From the data below, copy exactly the lines that lie between the one holding "Kontakt (50, 2347)" and the one holding "Quickstart (50, 152)", including both, and nothing more.

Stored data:
______
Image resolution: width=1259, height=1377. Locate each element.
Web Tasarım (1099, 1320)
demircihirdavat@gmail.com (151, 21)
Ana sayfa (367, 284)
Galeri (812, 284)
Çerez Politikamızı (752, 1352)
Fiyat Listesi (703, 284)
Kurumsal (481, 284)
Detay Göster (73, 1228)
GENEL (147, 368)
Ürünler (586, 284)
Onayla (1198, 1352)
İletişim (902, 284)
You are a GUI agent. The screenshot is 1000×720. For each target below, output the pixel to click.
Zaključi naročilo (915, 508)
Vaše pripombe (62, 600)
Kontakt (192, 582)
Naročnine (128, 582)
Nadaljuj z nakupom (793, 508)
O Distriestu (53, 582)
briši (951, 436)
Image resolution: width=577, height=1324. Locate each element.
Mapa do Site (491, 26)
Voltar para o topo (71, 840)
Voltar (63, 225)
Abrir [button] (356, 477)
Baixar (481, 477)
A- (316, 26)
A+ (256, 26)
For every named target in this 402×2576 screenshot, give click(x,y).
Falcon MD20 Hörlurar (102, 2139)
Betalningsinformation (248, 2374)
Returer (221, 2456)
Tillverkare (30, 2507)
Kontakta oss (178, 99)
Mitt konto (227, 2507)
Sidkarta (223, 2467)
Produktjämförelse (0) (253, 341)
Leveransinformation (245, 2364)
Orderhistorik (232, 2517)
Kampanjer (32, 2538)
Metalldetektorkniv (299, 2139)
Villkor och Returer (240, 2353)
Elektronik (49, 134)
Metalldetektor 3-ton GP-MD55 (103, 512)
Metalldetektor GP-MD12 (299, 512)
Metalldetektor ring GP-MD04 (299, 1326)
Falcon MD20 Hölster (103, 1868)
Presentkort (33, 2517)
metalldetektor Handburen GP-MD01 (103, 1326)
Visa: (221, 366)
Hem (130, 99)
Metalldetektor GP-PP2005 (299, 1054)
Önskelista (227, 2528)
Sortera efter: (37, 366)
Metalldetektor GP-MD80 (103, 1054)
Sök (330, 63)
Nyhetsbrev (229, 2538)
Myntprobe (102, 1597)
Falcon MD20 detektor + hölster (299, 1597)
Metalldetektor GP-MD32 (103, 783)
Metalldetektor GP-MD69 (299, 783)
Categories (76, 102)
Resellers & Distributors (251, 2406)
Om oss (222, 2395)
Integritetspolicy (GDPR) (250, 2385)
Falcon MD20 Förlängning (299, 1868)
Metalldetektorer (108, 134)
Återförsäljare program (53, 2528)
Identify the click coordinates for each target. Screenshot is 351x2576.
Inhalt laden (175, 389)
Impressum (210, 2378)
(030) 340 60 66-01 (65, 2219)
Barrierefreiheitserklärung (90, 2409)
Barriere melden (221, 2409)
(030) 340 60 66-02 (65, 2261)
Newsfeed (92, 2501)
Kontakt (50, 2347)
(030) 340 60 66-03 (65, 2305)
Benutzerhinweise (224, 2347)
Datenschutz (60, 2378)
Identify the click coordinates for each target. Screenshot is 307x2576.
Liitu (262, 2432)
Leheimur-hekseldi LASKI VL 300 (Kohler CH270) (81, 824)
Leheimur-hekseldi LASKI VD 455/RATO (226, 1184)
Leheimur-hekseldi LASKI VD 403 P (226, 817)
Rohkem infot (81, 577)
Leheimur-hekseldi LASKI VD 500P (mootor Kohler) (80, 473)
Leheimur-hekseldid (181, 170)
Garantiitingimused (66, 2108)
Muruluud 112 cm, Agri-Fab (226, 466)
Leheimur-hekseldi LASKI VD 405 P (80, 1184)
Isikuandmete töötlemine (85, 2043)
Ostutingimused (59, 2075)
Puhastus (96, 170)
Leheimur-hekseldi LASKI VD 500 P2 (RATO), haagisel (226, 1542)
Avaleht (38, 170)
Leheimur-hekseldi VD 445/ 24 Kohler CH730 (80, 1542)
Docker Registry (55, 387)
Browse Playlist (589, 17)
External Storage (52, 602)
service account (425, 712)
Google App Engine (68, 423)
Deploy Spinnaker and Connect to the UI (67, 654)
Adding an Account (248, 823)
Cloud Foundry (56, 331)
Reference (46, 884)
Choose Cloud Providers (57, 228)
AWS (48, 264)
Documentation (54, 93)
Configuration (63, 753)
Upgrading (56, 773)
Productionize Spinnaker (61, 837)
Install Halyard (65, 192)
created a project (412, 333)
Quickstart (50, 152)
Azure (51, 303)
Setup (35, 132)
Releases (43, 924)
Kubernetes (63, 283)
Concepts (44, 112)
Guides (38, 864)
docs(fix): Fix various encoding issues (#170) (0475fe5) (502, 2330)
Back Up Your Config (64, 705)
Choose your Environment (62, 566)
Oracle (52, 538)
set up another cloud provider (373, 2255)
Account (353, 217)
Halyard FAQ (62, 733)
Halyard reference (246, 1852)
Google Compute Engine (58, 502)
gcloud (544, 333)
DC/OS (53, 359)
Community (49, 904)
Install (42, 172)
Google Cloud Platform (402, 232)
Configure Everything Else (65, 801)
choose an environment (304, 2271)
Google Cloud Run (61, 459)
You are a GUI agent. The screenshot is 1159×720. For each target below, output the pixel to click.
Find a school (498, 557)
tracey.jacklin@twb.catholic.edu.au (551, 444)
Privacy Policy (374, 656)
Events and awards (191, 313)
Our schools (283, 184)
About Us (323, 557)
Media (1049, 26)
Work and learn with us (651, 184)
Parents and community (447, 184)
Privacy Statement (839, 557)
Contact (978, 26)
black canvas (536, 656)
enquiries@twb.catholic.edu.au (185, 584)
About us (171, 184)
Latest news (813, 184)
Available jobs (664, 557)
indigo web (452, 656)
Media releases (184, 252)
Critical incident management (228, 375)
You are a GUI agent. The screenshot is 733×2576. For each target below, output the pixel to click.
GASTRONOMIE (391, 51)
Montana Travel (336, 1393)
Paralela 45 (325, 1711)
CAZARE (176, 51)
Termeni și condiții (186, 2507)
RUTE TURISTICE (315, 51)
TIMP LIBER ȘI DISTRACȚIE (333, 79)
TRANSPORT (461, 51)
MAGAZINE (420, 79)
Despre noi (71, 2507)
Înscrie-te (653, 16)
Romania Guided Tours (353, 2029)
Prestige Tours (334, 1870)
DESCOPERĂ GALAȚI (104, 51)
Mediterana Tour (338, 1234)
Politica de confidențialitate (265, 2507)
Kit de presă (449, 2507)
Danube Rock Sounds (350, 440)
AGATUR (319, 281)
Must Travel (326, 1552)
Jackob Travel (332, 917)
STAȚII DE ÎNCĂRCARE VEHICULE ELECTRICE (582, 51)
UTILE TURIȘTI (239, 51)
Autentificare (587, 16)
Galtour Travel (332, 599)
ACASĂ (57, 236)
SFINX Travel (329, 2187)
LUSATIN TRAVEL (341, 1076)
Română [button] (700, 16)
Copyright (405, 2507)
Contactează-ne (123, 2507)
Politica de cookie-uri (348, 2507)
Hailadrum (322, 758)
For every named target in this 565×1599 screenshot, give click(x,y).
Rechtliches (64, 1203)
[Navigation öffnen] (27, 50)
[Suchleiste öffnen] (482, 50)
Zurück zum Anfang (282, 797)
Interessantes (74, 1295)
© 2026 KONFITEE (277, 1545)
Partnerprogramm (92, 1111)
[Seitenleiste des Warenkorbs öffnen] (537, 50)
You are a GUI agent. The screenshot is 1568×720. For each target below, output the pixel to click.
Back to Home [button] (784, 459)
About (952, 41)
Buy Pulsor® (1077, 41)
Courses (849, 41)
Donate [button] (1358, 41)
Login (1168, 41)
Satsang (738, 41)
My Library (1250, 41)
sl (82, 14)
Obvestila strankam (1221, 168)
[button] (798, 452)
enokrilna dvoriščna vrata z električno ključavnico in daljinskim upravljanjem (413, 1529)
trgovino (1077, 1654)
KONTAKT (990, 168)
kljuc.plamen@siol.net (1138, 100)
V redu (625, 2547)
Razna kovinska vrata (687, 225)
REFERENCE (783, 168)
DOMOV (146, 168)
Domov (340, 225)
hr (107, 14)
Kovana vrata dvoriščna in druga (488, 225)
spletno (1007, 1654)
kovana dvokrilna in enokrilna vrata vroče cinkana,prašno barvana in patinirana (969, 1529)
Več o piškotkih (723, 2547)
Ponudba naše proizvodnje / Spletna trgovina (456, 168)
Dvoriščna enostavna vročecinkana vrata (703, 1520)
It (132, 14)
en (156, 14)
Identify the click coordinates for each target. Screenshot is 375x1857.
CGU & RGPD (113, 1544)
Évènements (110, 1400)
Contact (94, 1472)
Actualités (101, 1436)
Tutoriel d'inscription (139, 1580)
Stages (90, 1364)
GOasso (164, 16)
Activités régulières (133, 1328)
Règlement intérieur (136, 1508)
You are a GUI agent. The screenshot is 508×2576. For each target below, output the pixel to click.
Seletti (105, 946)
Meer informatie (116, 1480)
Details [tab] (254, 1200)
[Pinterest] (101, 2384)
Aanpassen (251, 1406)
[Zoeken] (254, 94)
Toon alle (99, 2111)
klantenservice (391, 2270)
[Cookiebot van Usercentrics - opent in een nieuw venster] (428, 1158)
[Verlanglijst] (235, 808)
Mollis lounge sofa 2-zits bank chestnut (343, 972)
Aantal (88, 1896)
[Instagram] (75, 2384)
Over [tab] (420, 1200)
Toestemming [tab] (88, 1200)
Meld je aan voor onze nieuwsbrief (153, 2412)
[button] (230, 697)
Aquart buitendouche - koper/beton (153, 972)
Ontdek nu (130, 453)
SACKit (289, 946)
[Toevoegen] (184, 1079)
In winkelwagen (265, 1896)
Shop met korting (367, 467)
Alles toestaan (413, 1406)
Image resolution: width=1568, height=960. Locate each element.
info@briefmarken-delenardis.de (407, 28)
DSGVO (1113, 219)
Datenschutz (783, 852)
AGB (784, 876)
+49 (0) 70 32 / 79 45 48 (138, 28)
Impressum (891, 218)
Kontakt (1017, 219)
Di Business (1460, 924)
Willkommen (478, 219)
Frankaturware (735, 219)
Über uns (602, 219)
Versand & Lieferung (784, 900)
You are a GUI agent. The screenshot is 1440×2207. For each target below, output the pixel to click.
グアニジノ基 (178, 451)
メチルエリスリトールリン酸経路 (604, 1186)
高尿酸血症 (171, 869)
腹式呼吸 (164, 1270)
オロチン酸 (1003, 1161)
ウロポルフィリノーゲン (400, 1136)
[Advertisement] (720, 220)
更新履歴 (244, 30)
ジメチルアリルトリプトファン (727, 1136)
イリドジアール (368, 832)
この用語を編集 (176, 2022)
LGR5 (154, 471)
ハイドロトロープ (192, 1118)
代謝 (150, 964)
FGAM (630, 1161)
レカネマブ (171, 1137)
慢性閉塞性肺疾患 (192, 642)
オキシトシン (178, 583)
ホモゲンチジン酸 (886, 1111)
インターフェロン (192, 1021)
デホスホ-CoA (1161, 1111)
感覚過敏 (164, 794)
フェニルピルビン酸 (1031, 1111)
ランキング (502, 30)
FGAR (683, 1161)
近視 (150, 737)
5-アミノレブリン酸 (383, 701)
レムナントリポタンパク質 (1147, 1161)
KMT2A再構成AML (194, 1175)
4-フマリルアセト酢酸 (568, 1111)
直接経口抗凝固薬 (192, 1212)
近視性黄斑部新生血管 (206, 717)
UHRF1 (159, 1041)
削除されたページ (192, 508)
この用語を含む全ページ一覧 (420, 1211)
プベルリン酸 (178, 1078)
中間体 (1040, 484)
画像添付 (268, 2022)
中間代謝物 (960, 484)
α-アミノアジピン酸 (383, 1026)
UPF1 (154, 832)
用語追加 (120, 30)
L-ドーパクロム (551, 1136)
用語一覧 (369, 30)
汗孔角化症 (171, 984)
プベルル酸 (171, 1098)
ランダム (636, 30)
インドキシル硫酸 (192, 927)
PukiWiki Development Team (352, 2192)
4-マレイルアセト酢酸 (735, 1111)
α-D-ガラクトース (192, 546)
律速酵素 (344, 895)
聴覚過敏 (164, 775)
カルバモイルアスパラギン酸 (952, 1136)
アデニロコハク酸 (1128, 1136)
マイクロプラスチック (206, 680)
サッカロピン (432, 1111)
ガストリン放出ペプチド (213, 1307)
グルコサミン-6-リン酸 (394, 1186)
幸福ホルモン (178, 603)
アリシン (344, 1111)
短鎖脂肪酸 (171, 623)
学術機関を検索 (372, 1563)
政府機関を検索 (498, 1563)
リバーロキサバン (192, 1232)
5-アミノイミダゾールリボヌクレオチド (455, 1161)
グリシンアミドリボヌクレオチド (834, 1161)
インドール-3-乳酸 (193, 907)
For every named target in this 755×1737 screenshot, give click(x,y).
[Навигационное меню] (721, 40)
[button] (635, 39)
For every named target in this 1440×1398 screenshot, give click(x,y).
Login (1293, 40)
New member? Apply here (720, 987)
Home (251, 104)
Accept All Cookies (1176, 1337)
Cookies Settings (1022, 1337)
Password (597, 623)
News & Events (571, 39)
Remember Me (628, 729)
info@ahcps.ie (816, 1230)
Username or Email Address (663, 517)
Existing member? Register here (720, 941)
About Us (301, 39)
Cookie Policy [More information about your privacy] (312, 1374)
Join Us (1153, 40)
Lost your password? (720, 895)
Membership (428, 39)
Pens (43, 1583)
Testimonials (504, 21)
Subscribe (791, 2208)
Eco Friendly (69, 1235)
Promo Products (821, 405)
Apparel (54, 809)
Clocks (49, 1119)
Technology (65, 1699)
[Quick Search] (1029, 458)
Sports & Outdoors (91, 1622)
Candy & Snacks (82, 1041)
______
--- ANSWER TO THE EXERCISE ---
Kontakt (50, 2347)
(030) 340 60 66-03 (65, 2305)
Benutzerhinweise (224, 2347)
Datenschutz (60, 2378)
Identify the click coordinates for each target. Screenshot is 307x2576.
Liitu (262, 2432)
Leheimur-hekseldi LASKI VL 300 (Kohler CH270) (81, 824)
Leheimur-hekseldi LASKI VD 455/RATO (226, 1184)
Leheimur-hekseldi LASKI VD 403 P (226, 817)
Rohkem infot (81, 577)
Leheimur-hekseldi LASKI VD 500P (mootor Kohler) (80, 473)
Leheimur-hekseldid (181, 170)
Garantiitingimused (66, 2108)
Muruluud 112 cm, Agri-Fab (226, 466)
Leheimur-hekseldi LASKI VD 405 P (80, 1184)
Isikuandmete töötlemine (85, 2043)
Ostutingimused (59, 2075)
Puhastus (96, 170)
Leheimur-hekseldi LASKI VD 500 P2 (RATO), haagisel (226, 1542)
Avaleht (38, 170)
Leheimur-hekseldi VD 445/ 24 Kohler CH730 (80, 1542)
Docker Registry (55, 387)
Browse Playlist (589, 17)
External Storage (52, 602)
service account (425, 712)
Google App Engine (68, 423)
Deploy Spinnaker and Connect to the UI (67, 654)
Adding an Account (248, 823)
Cloud Foundry (56, 331)
Reference (46, 884)
Choose Cloud Providers (57, 228)
AWS (48, 264)
Documentation (54, 93)
Configuration (63, 753)
Upgrading (56, 773)
Productionize Spinnaker (61, 837)
Install Halyard (65, 192)
created a project (412, 333)
Quickstart (50, 152)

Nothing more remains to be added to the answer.